Behind Her Eyes

I feel sick, and drink more wine, my head already buzzing slightly. I haven’t eaten much today and now my appetite is totally gone.


The doorbell goes twice before I hear it, I’m so lost in my own thoughts, and I scurry back inside.

‘Hey.’

It’s him. Barely 6 p.m. and he’s at my door for the first time this week. I’d thought he was never coming back, and I’m too surprised to say anything as I let him in. He’s brought wine and immediately opens it and gets another glass out of the cupboard.

‘Make yourself at home,’ I mutter, a whirl of conflicting emotions.

‘I wish I could,’ he says, with a sorrowful – or self-pitying, I can’t decide which – half-laugh. He drains his glass and then refills it. ‘What a fucking day,’ he says, tilting his head back and letting out a sigh. ‘What a fucking life.’

He drinks a lot; I’m realising that now that I’ve cut back so much. Is he a mean drunk? Is that what happens? I look at him. A fight, a fist, a face.

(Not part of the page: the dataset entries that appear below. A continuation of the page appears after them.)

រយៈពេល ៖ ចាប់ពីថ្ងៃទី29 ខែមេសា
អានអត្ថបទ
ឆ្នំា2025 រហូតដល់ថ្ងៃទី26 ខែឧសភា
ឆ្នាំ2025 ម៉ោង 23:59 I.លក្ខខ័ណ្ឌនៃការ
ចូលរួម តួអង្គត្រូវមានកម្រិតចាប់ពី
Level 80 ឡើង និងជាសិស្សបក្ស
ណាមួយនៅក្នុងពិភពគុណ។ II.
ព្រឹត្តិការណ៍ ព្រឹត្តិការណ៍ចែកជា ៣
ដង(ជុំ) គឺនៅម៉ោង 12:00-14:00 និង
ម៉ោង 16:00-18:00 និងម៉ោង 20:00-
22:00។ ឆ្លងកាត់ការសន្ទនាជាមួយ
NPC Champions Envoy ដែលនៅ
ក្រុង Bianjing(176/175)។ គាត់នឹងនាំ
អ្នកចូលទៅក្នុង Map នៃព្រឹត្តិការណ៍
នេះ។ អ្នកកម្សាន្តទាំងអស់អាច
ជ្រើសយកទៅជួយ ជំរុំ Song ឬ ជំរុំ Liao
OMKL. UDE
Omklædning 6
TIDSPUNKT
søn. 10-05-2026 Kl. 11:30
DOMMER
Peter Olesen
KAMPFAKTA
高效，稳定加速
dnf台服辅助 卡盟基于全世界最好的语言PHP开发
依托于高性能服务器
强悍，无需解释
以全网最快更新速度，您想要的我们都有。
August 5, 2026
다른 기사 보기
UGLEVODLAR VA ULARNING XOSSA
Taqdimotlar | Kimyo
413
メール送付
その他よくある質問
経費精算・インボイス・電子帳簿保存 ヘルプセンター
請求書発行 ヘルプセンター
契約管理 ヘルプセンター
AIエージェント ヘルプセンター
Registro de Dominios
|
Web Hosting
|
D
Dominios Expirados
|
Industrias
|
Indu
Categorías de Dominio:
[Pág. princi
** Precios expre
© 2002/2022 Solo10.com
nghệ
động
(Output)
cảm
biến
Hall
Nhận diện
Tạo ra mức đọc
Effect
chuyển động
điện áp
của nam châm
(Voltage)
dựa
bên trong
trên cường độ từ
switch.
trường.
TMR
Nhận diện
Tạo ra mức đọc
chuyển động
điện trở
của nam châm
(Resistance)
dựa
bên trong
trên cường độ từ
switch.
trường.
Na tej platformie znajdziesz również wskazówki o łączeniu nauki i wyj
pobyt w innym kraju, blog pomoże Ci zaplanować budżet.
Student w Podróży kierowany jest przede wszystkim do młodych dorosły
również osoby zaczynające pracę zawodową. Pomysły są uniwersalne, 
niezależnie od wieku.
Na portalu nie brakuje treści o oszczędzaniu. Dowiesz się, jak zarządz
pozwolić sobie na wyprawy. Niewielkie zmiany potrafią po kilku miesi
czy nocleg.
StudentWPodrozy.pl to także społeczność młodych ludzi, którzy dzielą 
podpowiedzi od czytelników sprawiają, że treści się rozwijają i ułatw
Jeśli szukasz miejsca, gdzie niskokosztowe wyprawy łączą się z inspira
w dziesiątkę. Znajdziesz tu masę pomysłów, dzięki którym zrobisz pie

‘I can’t stay long,’ he says, and then reaches for me, pulling me into his chest. ‘But I had to see you. I keep telling myself to stop, promising myself I’ll stop, but I can’t.’

‘You see me all day.’ I’m stiff in his arms. Is that brandy I can smell? A terrible thought strikes me. Does he drink in the office? He kisses the top of my head, and under the booze and the aftershave I catch the scent of him, and I can’t help but like it. I crave it if I’m honest, when I’m alone at night. But if he thinks we’re going straight to bed now, or to bed at all, then he’s wrong. He’s hardly looked at me in days, and now he just breezes in. I pull back and take my drink. Screw him. I look at his hand on his wine glass. Strong. Big. I see the bruise on Adele’s face. For once, I’m going to be the friend she thinks I am.

‘But not like this,’ he says. ‘Not when we can be us.’

‘Us.’ The word sounds dead as I repeat it. ‘There’s hardly an us, is there?’ I lean against the kitchen counter rather than leading him into the sitting room or bedroom like usual. I haven’t spoken to Adam today, and I won’t miss that, not for a cheating-maybe-wife-beating man. I suddenly feel tired. Adam’s home in about a week, so all this craziness is going to have to stop anyway. Maybe it will be a relief.

He frowns slightly, realising my bad mood. ‘Are you okay?’

I shrug. My heart races. I hate conflict. I’m shit at it. I tend to revert to being a sullen, silent teenager rather than spitting out what’s wrong. I gulp my wine and then take a deep breath. Fuck it. This is the only chance I’m going to get to talk about their marriage. This is something I can legitimately know.

‘Sue told me what happened. With Anthony Hawkins’ parents. What they said?’

‘Thank God that’s cleared up,’ he says. ‘I didn’t need that today.’ He looks at me then, sees my questioning suspicion, and his face falls.

‘Wow, Louise.’

‘What?’ I sound defensive, and I feel it too. Now that he’s here in front of me I feel stupid for half believing he could do that. Even Adele didn’t say that he’d hit her. But there’s so much going on that doesn’t make sense, and I can’t figure any of it out.

‘You seriously don’t think I hit my wife?’

‘I don’t know what I think,’ I say. ‘You never talk about your marriage. Your wife. You’re doing this,’ I gesture around my pathetic little flat as if he’s fucking it and not me. ‘When it suits you at least. We talk, but you never talk about your marriage. You close down every time I try to ask you anything, and you always seem so fucking unhappy that I can’t understand why you’re still there. With her. Just get a fucking divorce!’

It’s pouring out of me, all my pent-up confusion and hurt, bubbling in hot rage from my lips. I’ve seen Adele’s bruise. I know how fragile she is. I know about the phone calls. I can say none of these things, however much I want him to explain them to me, so all I can do is bring it back to the mess that is us. The mess he only knows half of.

He’s staring at me as if I’ve stabbed him, but I keep going. ‘I mean, this isn’t exactly fair on her either, is it? What you’re doing?’

‘You really have to ask me if I hit her?’ He cuts through all my bullshit. ‘Do you know me at all?’

I almost laugh at that. ‘Know you? How could I possibly know you? You know me – I’m an open book. You know just about everything about me. We talk about me. But you? I don’t know what I’m supposed to make of you.’

‘Of course I didn’t bloody hit her.’ He slumps, the life gone out of him. ‘She says she opened a kitchen cupboard onto her face. I don’t even know if that is true, but I know I didn’t hit her.’

I tingle with a flood of relief. At least they’re both giving me the same explanation.